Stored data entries

====

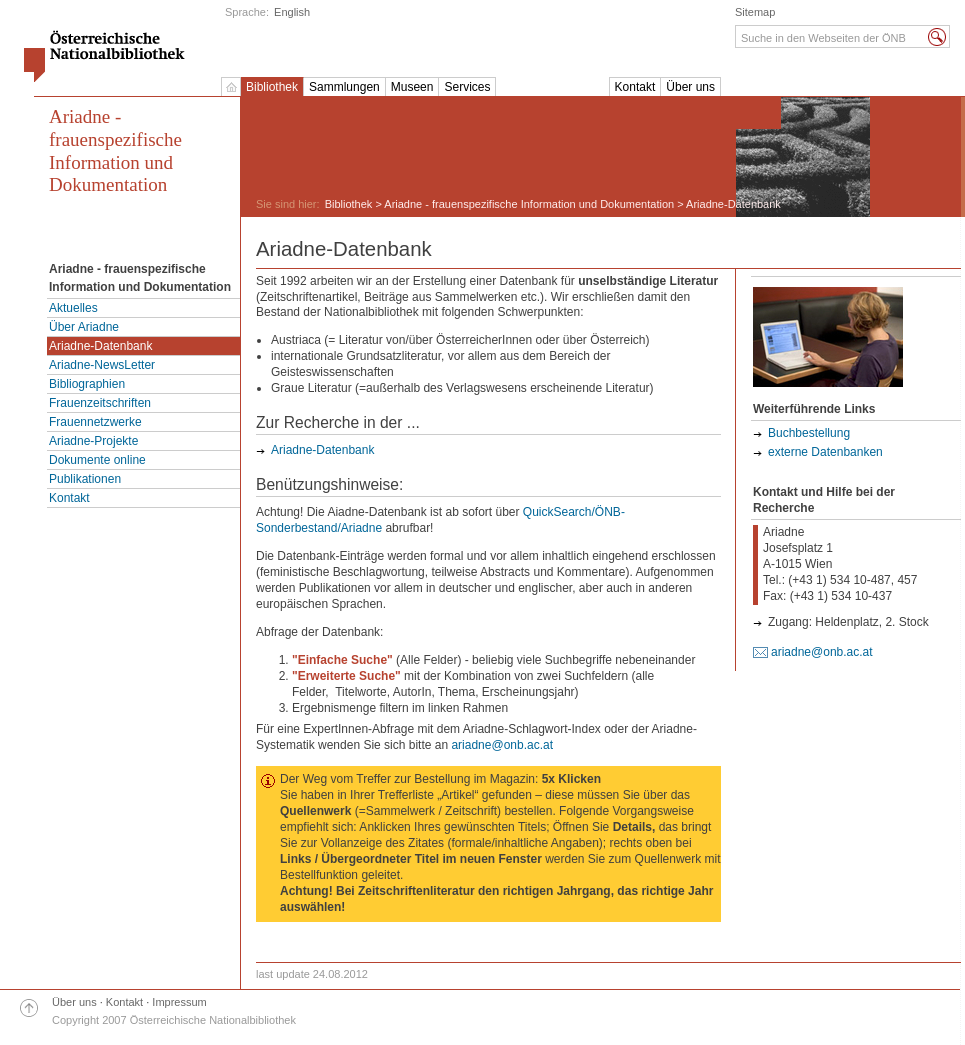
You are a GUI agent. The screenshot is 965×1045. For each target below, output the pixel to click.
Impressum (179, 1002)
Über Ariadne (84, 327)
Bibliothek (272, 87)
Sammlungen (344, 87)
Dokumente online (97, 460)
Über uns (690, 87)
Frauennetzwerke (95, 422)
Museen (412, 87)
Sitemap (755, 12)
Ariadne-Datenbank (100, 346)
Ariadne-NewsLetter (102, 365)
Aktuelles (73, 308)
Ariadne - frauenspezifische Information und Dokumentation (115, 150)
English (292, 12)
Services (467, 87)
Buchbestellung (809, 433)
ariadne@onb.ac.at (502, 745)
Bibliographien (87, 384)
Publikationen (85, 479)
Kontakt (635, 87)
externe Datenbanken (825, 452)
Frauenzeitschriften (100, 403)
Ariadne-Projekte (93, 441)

====

> **Exercise description**
The reply must consist solely of the lines from the one containing "Services (467, 87)" through the last line of the data, reproduced exactly.

> **Reply**
Services (467, 87)
Buchbestellung (809, 433)
ariadne@onb.ac.at (502, 745)
Bibliographien (87, 384)
Publikationen (85, 479)
Kontakt (635, 87)
externe Datenbanken (825, 452)
Frauenzeitschriften (100, 403)
Ariadne-Projekte (93, 441)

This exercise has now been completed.